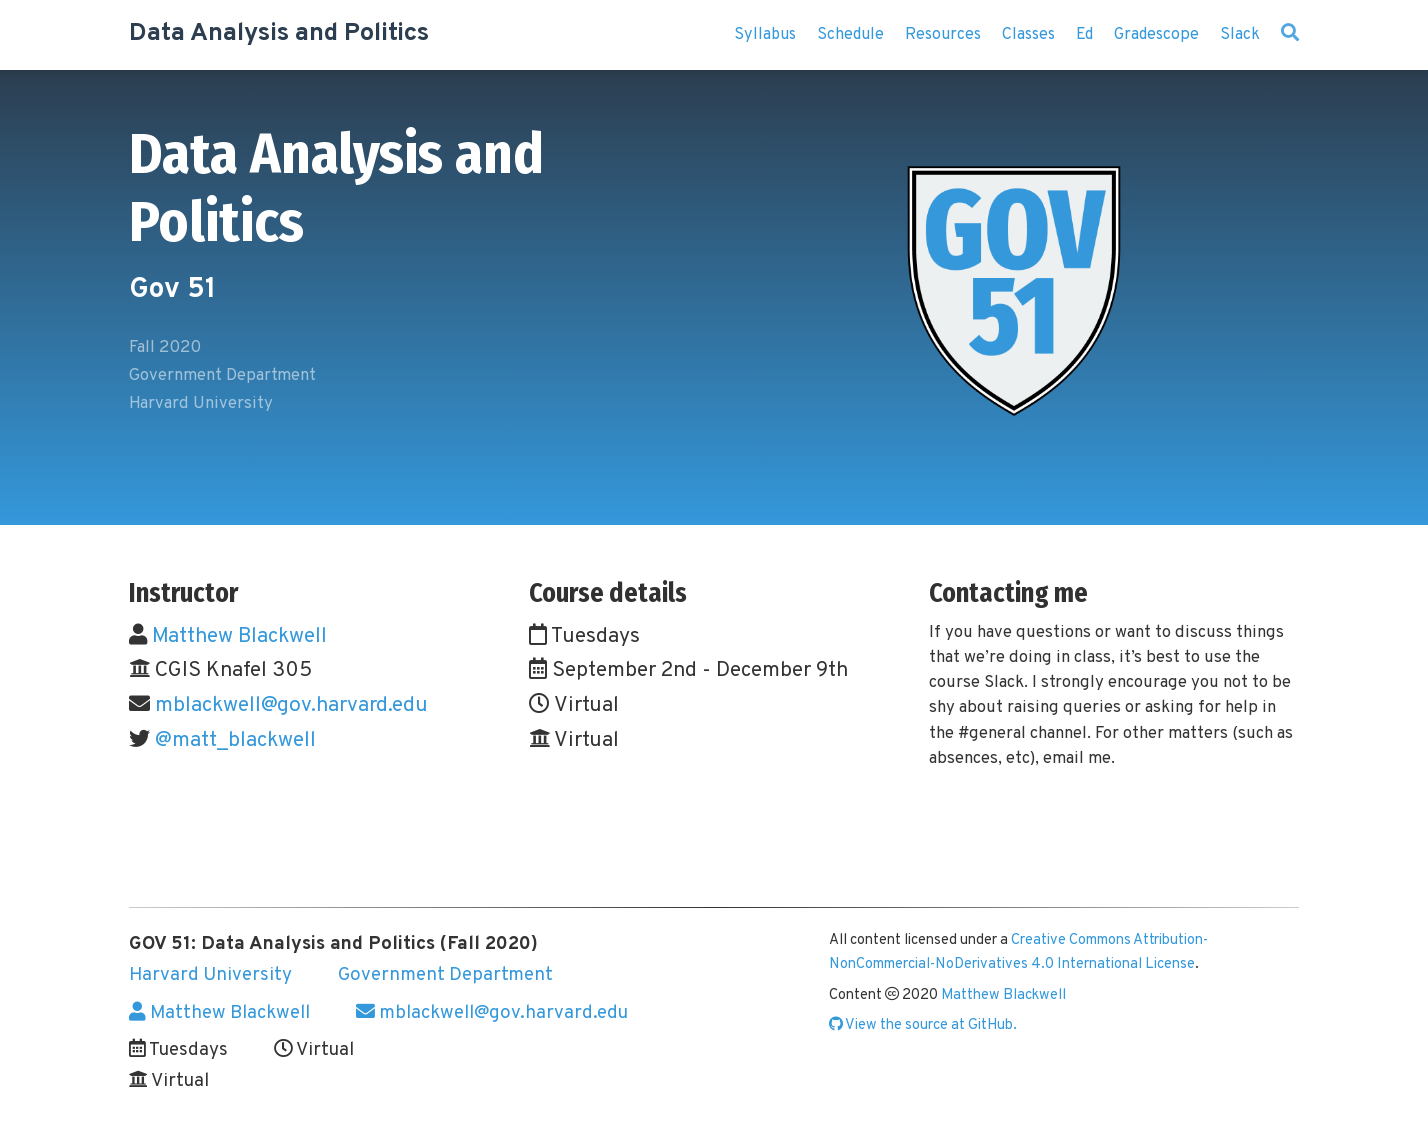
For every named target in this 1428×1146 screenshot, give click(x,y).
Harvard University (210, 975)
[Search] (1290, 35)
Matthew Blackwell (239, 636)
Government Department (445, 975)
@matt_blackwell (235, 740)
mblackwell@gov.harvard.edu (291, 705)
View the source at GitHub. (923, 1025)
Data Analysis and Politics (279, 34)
────
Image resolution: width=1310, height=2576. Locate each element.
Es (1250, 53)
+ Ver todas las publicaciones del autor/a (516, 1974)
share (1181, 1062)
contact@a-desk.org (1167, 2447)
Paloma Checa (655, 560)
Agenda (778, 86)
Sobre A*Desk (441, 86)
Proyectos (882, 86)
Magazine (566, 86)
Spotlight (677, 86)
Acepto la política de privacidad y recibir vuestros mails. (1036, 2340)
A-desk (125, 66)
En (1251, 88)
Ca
────
■ What the task asks:
Would you quote everything above from the line containing "View the source at GitHub. (923, 1025)" down to the line containing "Data Analysis and Politics (279, 34)"? Include both of those lines and nothing else.

■ Answer for the task:
View the source at GitHub. (923, 1025)
Data Analysis and Politics (279, 34)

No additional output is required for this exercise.